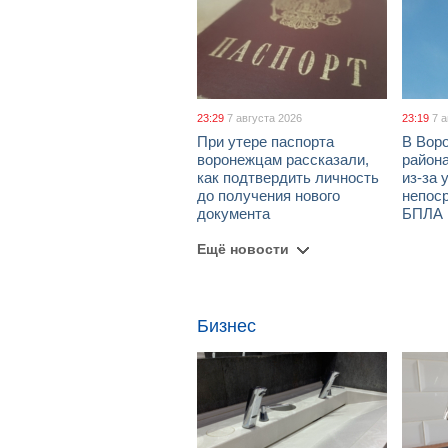
23:29
7 августа 2026
23:19
7 
При утере паспорта
В Вор
воронежцам рассказали,
район
как подтвердить личность
из-за 
до получения нового
непос
документа
БПЛА
Ещё новости
Бизнес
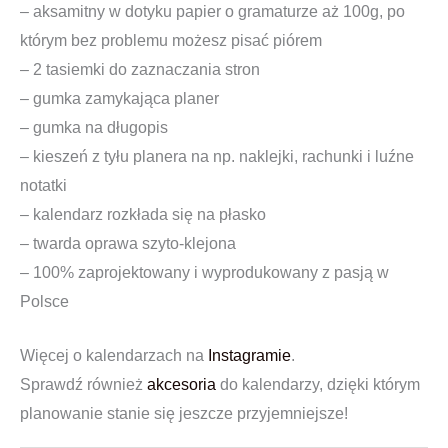
– aksamitny w dotyku papier o gramaturze aż 100g, po
którym bez problemu możesz pisać piórem
– 2 tasiemki do zaznaczania stron
– gumka zamykająca planer
– gumka na długopis
– kieszeń z tyłu planera na np. naklejki, rachunki i luźne
notatki
– kalendarz rozkłada się na płasko
– twarda oprawa szyto-klejona
– 100% zaprojektowany i wyprodukowany z pasją w
Polsce
Więcej o kalendarzach na
Instagramie
.
Sprawdź również
akcesoria
do kalendarzy, dzięki którym
planowanie stanie się jeszcze przyjemniejsze!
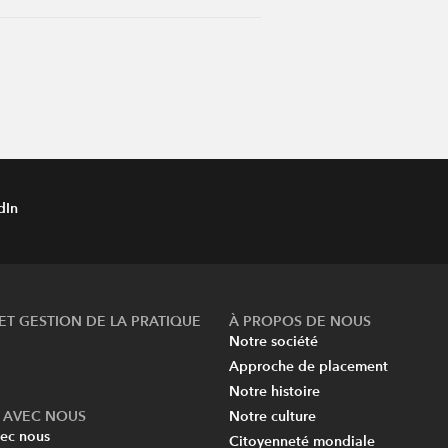
dIn
ET GESTION DE LA PRATIQUE
À PROPOS DE NOUS
Notre société
Approche de placement
Notre histoire
AVEC NOUS
Notre culture
ec nous
Citoyenneté mondiale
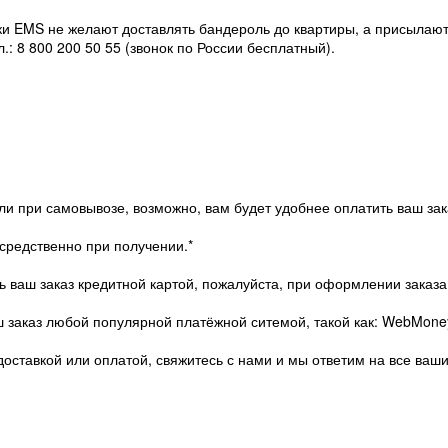
ики EMS не желают доставлять бандероль до квартиры, а присылаю
.: 8 800 200 50 55 (звонок по России бесплатный).
ли при самовывозе, возможно, вам будет удобнее оплатить ваш за
средственно при получении.*
ть ваш заказ кредитной картой, пожалуйста, при оформлении зака
ш заказ любой популярной платёжной ситемой, такой как: WebMone
доставкой или оплатой, свяжитесь с нами и мы ответим на все ваш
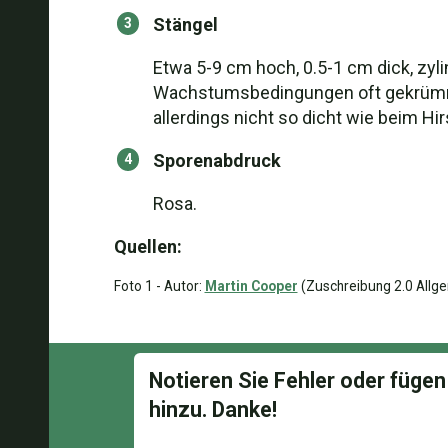
Stängel
Etwa 5-9 cm hoch, 0.5-1 cm dick, zyli
Wachstumsbedingungen oft gekrümmt. 
allerdings nicht so dicht wie beim Hi
Sporenabdruck
Rosa.
Quellen:
Foto 1 - Autor:
Martin Cooper
(Zuschreibung 2.0 Allge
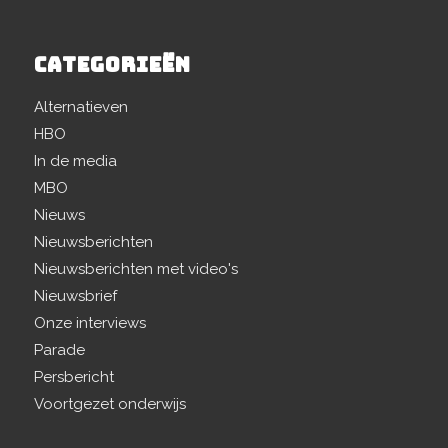
CATEGORIEËN
Alternatieven
HBO
In de media
MBO
Nieuws
Nieuwsberichten
Nieuwsberichten met video's
Nieuwsbrief
Onze interviews
Parade
Persbericht
Voortgezet onderwijs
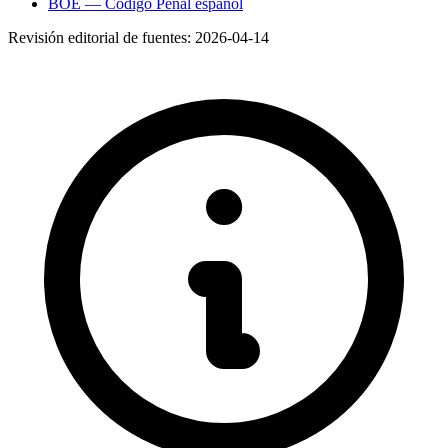
BOE — Código Penal español
Revisión editorial de fuentes:
2026-04-14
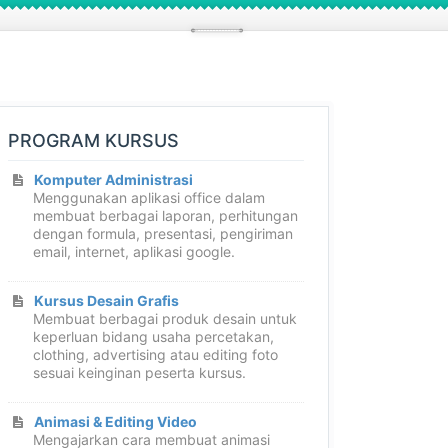
PROGRAM KURSUS
Komputer Administrasi
Menggunakan aplikasi office dalam
membuat berbagai laporan, perhitungan
dengan formula, presentasi, pengiriman
email, internet, aplikasi google.
Kursus Desain Grafis
Membuat berbagai produk desain untuk
keperluan bidang usaha percetakan,
clothing, advertising atau editing foto
sesuai keinginan peserta kursus.
Animasi & Editing Video
Mengajarkan cara membuat animasi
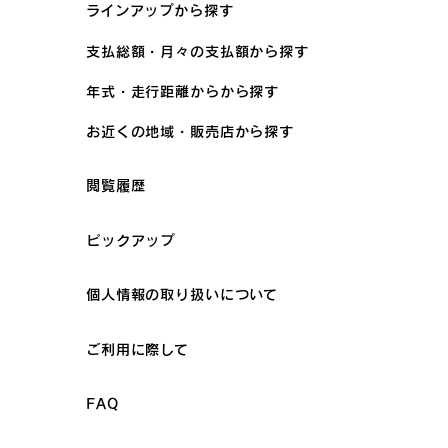
ラインアップから探す
支払総額・月々の支払額から探す
年式・走行距離からから探す
お近くの地域・販売店から探す
閲覧履歴
ピックアップ
個人情報の取り扱いについて
ご利用に際して
FAQ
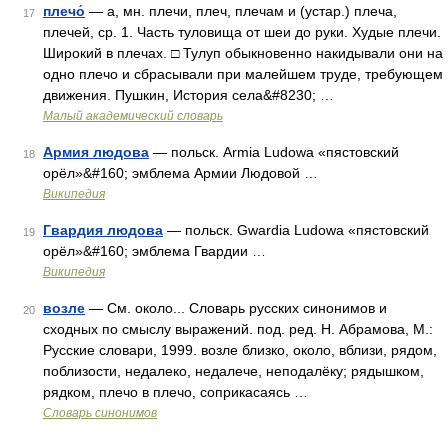
плечо́
— а, мн. плечи, плеч, плечам и (устар.) плеча,
17
плечей, ср. 1. Часть туловища от шеи до руки. Худые плечи.
Широкий в плечах. □ Тулуп обыкновенно накидывали они на
одно плечо и сбрасывали при малейшем труде, требующем
движения. Пушкин, История села&#8230; …
Малый академический словарь
Армия людова
— польск. Armia Ludowa «пястовский
18
орёл»&#160; эмблема Армии Людовой …
Википедия
Гвардия людова
— польск. Gwardia Ludowa «пястовский
19
орёл»&#160; эмблема Гвардии …
Википедия
возле
— См. около... Словарь русских синонимов и
20
сходных по смыслу выражений. под. ред. Н. Абрамова, М.:
Русские словари, 1999. возле близко, около, вблизи, рядом,
поблизости, недалеко, недалече, неподалёку; рядышком,
рядком, плечо в плечо, соприкасаясь …
Словарь синонимов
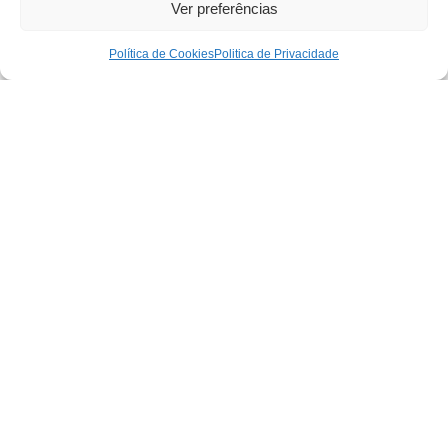
Ver preferências
Política de Cookies
Politica de Privacidade
Siga a Metal Group!
(47) 3305- 5000
contato@metalgroup.com.br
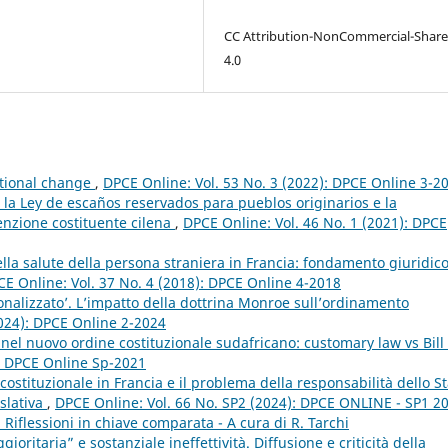
CC Attribution-NonCommercial-Share
4.0
utional change
,
DPCE Online: Vol. 53 No. 3 (2022): DPCE Online 3-2
”: la Ley de escaños reservados para pueblos originarios e la
enzione costituente cilena
,
DPCE Online: Vol. 46 No. 1 (2021): DPCE
della salute della persona straniera in Francia: fondamento giuridico
E Online: Vol. 37 No. 4 (2018): DPCE Online 4-2018
onalizzato’. L’impatto della dottrina Monroe sull’ordinamento
2024): DPCE Online 2-2024
nel nuovo ordine costituzionale sudafricano: customary law vs Bill 
): DPCE Online Sp-2021
 costituzionale in Francia e il problema della responsabilità dello S
islativa
,
DPCE Online: Vol. 66 No. SP2 (2024): DPCE ONLINE - SP1 20
i. Riflessioni in chiave comparata - A cura di R. Tarchi
ritaria” e sostanziale ineffettività. Diffusione e criticità della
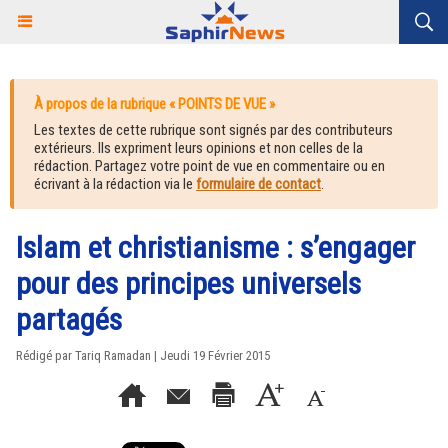
À propos de la rubrique « POINTS DE VUE »
Les textes de cette rubrique sont signés par des contributeurs
extérieurs. Ils expriment leurs opinions et non celles de la
rédaction. Partagez votre point de vue en commentaire ou en
écrivant à la rédaction via le
formulaire de contact
.
Islam et christianisme : s’engager
pour des principes universels
partagés
Rédigé par Tariq Ramadan | Jeudi 19 Février 2015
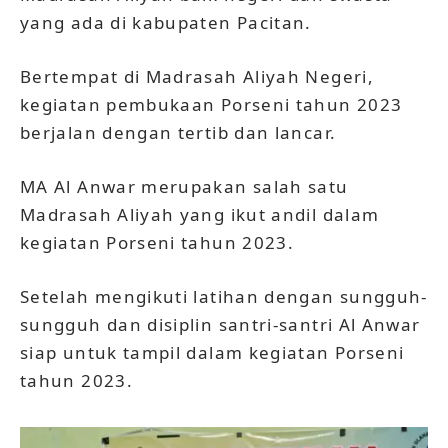
yang ada di kabupaten Pacitan.
Bertempat di Madrasah Aliyah Negeri,
kegiatan pembukaan Porseni tahun 2023
berjalan dengan tertib dan lancar.
MA Al Anwar merupakan salah satu
Madrasah Aliyah yang ikut andil dalam
kegiatan Porseni tahun 2023.
Setelah mengikuti latihan dengan sungguh-
sungguh dan disiplin santri-santri Al Anwar
siap untuk tampil dalam kegiatan Porseni
tahun 2023.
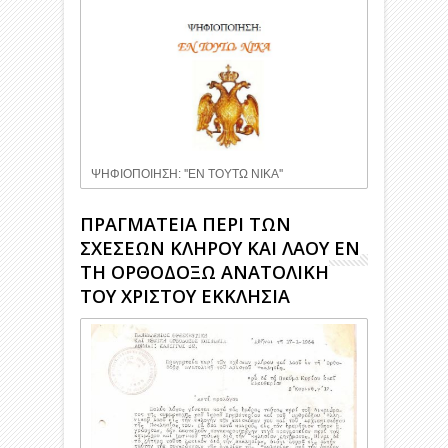
ΨΗΦΙΟΠΟΙΗΣΗ: ''ΕΝ ΤΟΥΤΩ ΝΙΚΑ''
ΠΡΑΓΜΑΤΕΙΑ ΠΕΡΙ ΤΩΝ
ΣΧΕΣΕΩΝ ΚΛΗΡΟΥ ΚΑΙ ΛΑΟΥ ΕΝ
ΤΗ ΟΡΘΟΔΟΞΩ ΑΝΑΤΟΛΙΚΗ
ΤΟΥ ΧΡΙΣΤΟΥ ΕΚΚΛΗΣΙΑ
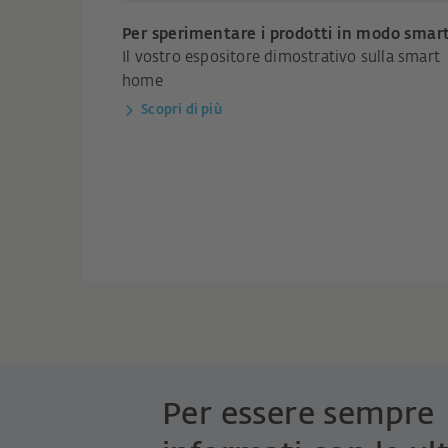
Per sperimentare i prodotti in modo smar
Il vostro espositore dimostrativo sulla smart
home
Scopri di più
Per essere sempre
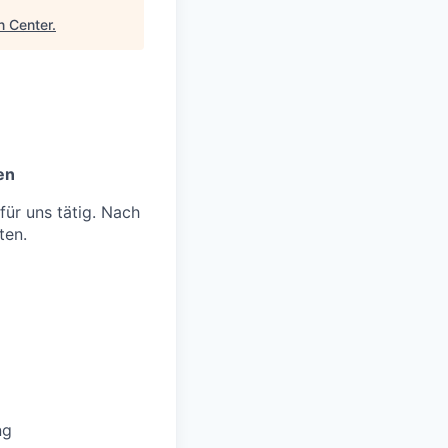
n Center
.
en
ür uns tätig. Nach
ten.
ng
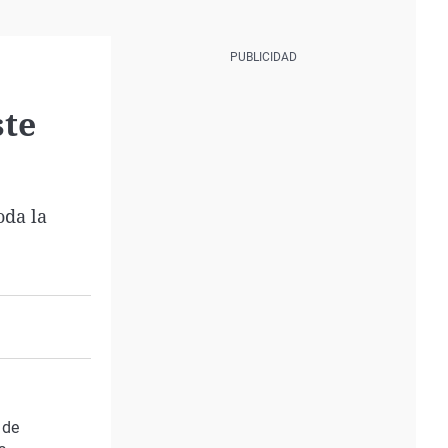
ste
oda la
 de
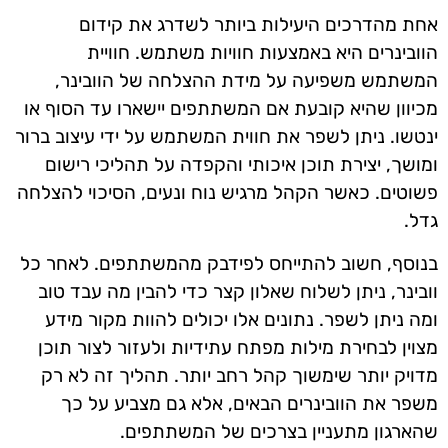
אחת מהדרכים היעילות ביותר לשדרג את קידום
הוובינרים היא באמצעות חוויות משתמש. חוויית
המשתמש משפיעה על מידת ההצלחה של הוובינר,
מכיוון שהיא קובעת אם המשתתפים יישארו עד הסוף או
ינטשו. ניתן לשפר את חווית המשתמש על ידי עיצוב ברור
ומושך, יצירת תוכן איכותי והקפדה על תהליכי רישום
פשוטים. כאשר הקהל מרגיש נוח ונעים, הסיכוי להצלחה
גדל.
בנוסף, חשוב להתייחס לפידבק מהמשתתפים. לאחר כל
וובינר, ניתן לשלוח שאלון קצר כדי להבין מה עבד טוב
ומה ניתן לשפר. נתונים אלו יכולים להוות מקור מידע
מצוין לבחירת מילות מפתח עתידיות ולעזור לצור תוכן
מדויק יותר שימשוך קהל רחב יותר. תהליך זה לא רק
משפר את הוובינרים הבאים, אלא גם מצביע על כך
שהארגון מתעניין בצרכים של המשתתפים.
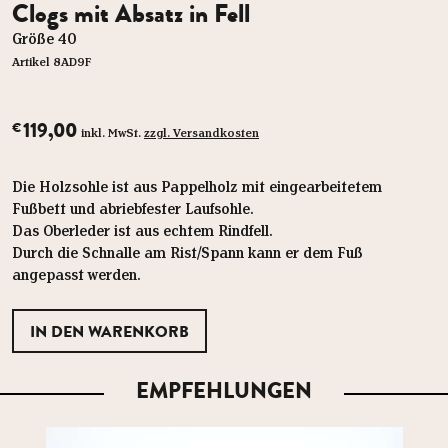
Clogs mit Absatz in Fell
Größe 40
Artikel 8AD9F
119,00
€
inkl. MwSt.
zzgl. Versandkosten
Die Holzsohle ist aus Pappelholz mit eingearbeitetem
Fußbett und abriebfester Laufsohle.
Das Oberleder ist aus echtem Rindfell.
Durch die Schnalle am Rist/Spann kann er dem Fuß
angepasst werden.
EMPFEHLUNGEN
****************
Aim of the exercise: A word-for-word restatement of all the lines above is needed, with the pictures omitted.

Exercise output:
23:29
7 августа 2026
23:19
7 
При утере паспорта
В Вор
воронежцам рассказали,
район
как подтвердить личность
из-за 
до получения нового
непос
документа
БПЛА
Ещё новости
Бизнес
– aksamitny w dotyku papier o gramaturze aż 100g, po
którym bez problemu możesz pisać piórem
– 2 tasiemki do zaznaczania stron
– gumka zamykająca planer
– gumka na długopis
– kieszeń z tyłu planera na np. naklejki, rachunki i luźne
notatki
– kalendarz rozkłada się na płasko
– twarda oprawa szyto-klejona
– 100% zaprojektowany i wyprodukowany z pasją w
Polsce
Więcej o kalendarzach na
Instagramie
.
Sprawdź również
akcesoria
do kalendarzy, dzięki którym
planowanie stanie się jeszcze przyjemniejsze!
dIn
ET GESTION DE LA PRATIQUE
À PROPOS DE NOUS
Notre société
Approche de placement
Notre histoire
AVEC NOUS
Notre culture
ec nous
Citoyenneté mondiale
ики EMS не желают доставлять бандероль до квартиры, а присылаю
.: 8 800 200 50 55 (звонок по России бесплатный).
ли при самовывозе, возможно, вам будет удобнее оплатить ваш за
средственно при получении.*
ть ваш заказ кредитной картой, пожалуйста, при оформлении зака
ш заказ любой популярной платёжной ситемой, такой как: WebMone
доставкой или оплатой, свяжитесь с нами и мы ответим на все ваш
Stängel
Etwa 5-9 cm hoch, 0.5-1 cm dick, zyli
Wachstumsbedingungen oft gekrümmt. 
allerdings nicht so dicht wie beim Hi
Sporenabdruck
Rosa.
Quellen:
Foto 1 - Autor:
Martin Cooper
(Zuschreibung 2.0 Allge
CATEGORIEËN
Alternatieven
HBO
In de media
MBO
Nieuws
Nieuwsberichten
Nieuwsberichten met video's
Nieuwsbrief
Onze interviews
Parade
Persbericht
Voortgezet onderwijs
BOE — Código Penal español
Revisión editorial de fuentes:
2026-04-14
PROGRAM KURSUS
Komputer Administrasi
Menggunakan aplikasi office dalam
membuat berbagai laporan, perhitungan
dengan formula, presentasi, pengiriman
email, internet, aplikasi google.
Kursus Desain Grafis
Membuat berbagai produk desain untuk
keperluan bidang usaha percetakan,
clothing, advertising atau editing foto
sesuai keinginan peserta kursus.
Animasi & Editing Video
Mengajarkan cara membuat animasi
ラインアップから探す
支払総額・月々の支払額から探す
年式・走行距離からから探す
お近くの地域・販売店から探す
閲覧履歴
ピックアップ
個人情報の取り扱いについて
ご利用に際して
FAQ
плечо́
— а, мн. плечи, плеч, плечам и (устар.) плеча,
17
плечей, ср. 1. Часть туловища от шеи до руки. Худые плечи.
Широкий в плечах. □ Тулуп обыкновенно накидывали они на
одно плечо и сбрасывали при малейшем труде, требующем
движения. Пушкин, История села&#8230; …
Малый академический словарь
Армия людова
— польск. Armia Ludowa «пястовский
18
орёл»&#160; эмблема Армии Людовой …
Википедия
Гвардия людова
— польск. Gwardia Ludowa «пястовский
19
орёл»&#160; эмблема Гвардии …
Википедия
возле
— См. около... Словарь русских синонимов и
20
сходных по смыслу выражений. под. ред. Н. Абрамова, М.:
Русские словари, 1999. возле близко, около, вблизи, рядом,
поблизости, недалеко, недалече, неподалёку; рядышком,
рядком, плечо в плечо, соприкасаясь …
Словарь синонимов
Ver preferências
Política de Cookies
Politica de Privacidade
Siga a Metal Group!
(47) 3305- 5000
contato@metalgroup.com.br
CC Attribution-NonCommercial-Share
4.0
utional change
,
DPCE Online: Vol. 53 No. 3 (2022): DPCE Online 3-2
”: la Ley de escaños reservados para pueblos originarios e la
enzione costituente cilena
,
DPCE Online: Vol. 46 No. 1 (2021): DPCE
della salute della persona straniera in Francia: fondamento giuridico
E Online: Vol. 37 No. 4 (2018): DPCE Online 4-2018
onalizzato’. L’impatto della dottrina Monroe sull’ordinamento
2024): DPCE Online 2-2024
nel nuovo ordine costituzionale sudafricano: customary law vs Bill 
): DPCE Online Sp-2021
 costituzionale in Francia e il problema della responsabilità dello S
islativa
,
DPCE Online: Vol. 66 No. SP2 (2024): DPCE ONLINE - SP1 20
i. Riflessioni in chiave comparata - A cura di R. Tarchi
ritaria” e sostanziale ineffettività. Diffusione e criticità della
À propos de la rubrique « POINTS DE VUE »
Les textes de cette rubrique sont signés par des contributeurs
extérieurs. Ils expriment leurs opinions et non celles de la
rédaction. Partagez votre point de vue en commentaire ou en
écrivant à la rédaction via le
formulaire de contact
.
Islam et christianisme : s’engager
pour des principes universels
partagés
Rédigé par Tariq Ramadan | Jeudi 19 Février 2015
yang ada di kabupaten Pacitan.
Bertempat di Madrasah Aliyah Negeri,
kegiatan pembukaan Porseni tahun 2023
berjalan dengan tertib dan lancar.
MA Al Anwar merupakan salah satu
Madrasah Aliyah yang ikut andil dalam
kegiatan Porseni tahun 2023.
Setelah mengikuti latihan dengan sungguh-
sungguh dan disiplin santri-santri Al Anwar
siap untuk tampil dalam kegiatan Porseni
tahun 2023.
ΨΗΦΙΟΠΟΙΗΣΗ: ''ΕΝ ΤΟΥΤΩ ΝΙΚΑ''
ΠΡΑΓΜΑΤΕΙΑ ΠΕΡΙ ΤΩΝ
ΣΧΕΣΕΩΝ ΚΛΗΡΟΥ ΚΑΙ ΛΑΟΥ ΕΝ
ΤΗ ΟΡΘΟΔΟΞΩ ΑΝΑΤΟΛΙΚΗ
ΤΟΥ ΧΡΙΣΤΟΥ ΕΚΚΛΗΣΙΑ
Per sperimentare i prodotti in modo smar
Il vostro espositore dimostrativo sulla smart
home
Scopri di più
Per essere sempre
n Center
.
en
ür uns tätig. Nach
ten.
ng
ste
oda la
 de
אחת מהדרכים היעילות ביותר לשדרג את קידום
הוובינרים היא באמצעות חוויות משתמש. חוויית
המשתמש משפיעה על מידת ההצלחה של הוובינר,
מכיוון שהיא קובעת אם המשתתפים יישארו עד הסוף או
ינטשו. ניתן לשפר את חווית המשתמש על ידי עיצוב ברור
ומושך, יצירת תוכן איכותי והקפדה על תהליכי רישום
פשוטים. כאשר הקהל מרגיש נוח ונעים, הסיכוי להצלחה
גדל.
בנוסף, חשוב להתייחס לפידבק מהמשתתפים. לאחר כל
וובינר, ניתן לשלוח שאלון קצר כדי להבין מה עבד טוב
ומה ניתן לשפר. נתונים אלו יכולים להוות מקור מידע
מצוין לבחירת מילות מפתח עתידיות ולעזור לצור תוכן
מדויק יותר שימשוך קהל רחב יותר. תהליך זה לא רק
משפר את הוובינרים הבאים, אלא גם מצביע על כך
שהארגון מתעניין בצרכים של המשתתפים.
Clogs mit Absatz in Fell
Größe 40
Artikel 8AD9F
119,00
€
inkl. MwSt.
zzgl. Versandkosten
Die Holzsohle ist aus Pappelholz mit eingearbeitetem
Fußbett und abriebfester Laufsohle.
Das Oberleder ist aus echtem Rindfell.
Durch die Schnalle am Rist/Spann kann er dem Fuß
angepasst werden.
EMPFEHLUNGEN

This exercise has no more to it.